While Brownbill was visibly emotional when sharing personal stories of family members who endured the horrors of residential schools, she was also quick to point out that they are just one chapter in a book full of policies written with the intent of rubbing out an entire people.
She ticked off the injustices thrust upon Indigenous peoples, from forced “enfranchisement” — which translated to trading your Indian status for basic rights like voting — to the plight of returning war veterans, who fought for freedom on equal footing but were forced to renounce their Indigenous identity to gain equal benefits back on home soil.
“After first contact, as many as 50 to 75 per cent of a thriving population was eradicated due to disease and other complicated societal shifts,” said Brownbill. “It’s actually a miracle, given the hundreds of years of colonization and relentless assimilationist policies that followed, that I can sit here and speak to you in the language of my ancestors.”

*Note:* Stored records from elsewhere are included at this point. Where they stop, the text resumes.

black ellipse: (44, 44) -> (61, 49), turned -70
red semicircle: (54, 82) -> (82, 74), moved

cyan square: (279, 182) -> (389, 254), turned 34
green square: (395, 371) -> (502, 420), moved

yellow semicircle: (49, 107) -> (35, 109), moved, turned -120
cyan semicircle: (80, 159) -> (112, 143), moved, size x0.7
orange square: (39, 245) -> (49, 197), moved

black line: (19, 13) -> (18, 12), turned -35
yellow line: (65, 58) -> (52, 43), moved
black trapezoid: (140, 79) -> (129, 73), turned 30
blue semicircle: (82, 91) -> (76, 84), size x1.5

The atmosphere in the room was one of concentrated learning with a sprinkling of levity. It was Brownbill’s ability to deliver the harrowing story of the near extinction of a people, without pointing a finger of blame or asking participants to shoulder the guilt of their forebears, that created a sense of shared purpose and bridged a deeply fraught cultural divide.

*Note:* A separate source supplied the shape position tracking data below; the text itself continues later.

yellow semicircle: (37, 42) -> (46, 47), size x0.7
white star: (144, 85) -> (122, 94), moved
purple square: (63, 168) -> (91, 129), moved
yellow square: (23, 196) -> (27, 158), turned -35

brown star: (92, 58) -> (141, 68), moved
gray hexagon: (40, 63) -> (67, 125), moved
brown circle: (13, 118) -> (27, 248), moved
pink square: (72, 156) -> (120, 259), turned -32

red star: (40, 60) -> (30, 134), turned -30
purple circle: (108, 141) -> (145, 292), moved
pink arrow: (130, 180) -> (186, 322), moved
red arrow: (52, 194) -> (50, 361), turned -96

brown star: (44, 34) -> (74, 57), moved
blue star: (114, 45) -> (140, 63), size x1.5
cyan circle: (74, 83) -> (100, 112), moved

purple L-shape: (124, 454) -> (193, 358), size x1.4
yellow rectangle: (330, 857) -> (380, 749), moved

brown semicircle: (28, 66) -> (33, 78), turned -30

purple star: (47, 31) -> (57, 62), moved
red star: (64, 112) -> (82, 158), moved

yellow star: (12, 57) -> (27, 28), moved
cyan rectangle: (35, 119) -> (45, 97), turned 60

The stark realities facing Indigenous people today are not in dispute: rates of addiction and suicide five-times greater than the general population; significant overrepresentation in the penal system; and underrepresentation at universities and colleges. The impact of generations of theft — of identity, resources, autonomy, hope, and opportunity — has ripped holes in what was once a vibrant cultural fabric.
But from where Brownbill sits, reconciliation isn’t about settlers atoning for the sins of their fathers. It’s about working together, where we can, to mend the holes left behind. It’s about combatting ignorance — which she happily declared is “one hundred per cent curable!” — in order to address the vast inequities facing Indigenous people.
For MHCC staff, the day was about making space, in a small meeting room in a downtown hotel, for the stories of a people whose resiliency and unbreakable spirit survived a campaign of destruction and who are rising to reclaim cultures and kinships that were lost but not forgotten. It was also about examining their own roles in creating a better present, and a brighter future, out of the ashes of the past.
Brownbill herself went on a personal journey of discovery later in life, having grown up outside her home community. But it was with glowing pride that she described a very different reality for her own daughter, who has known her spirit name from birth and will never have to reclaim a culture that was rightfully hers.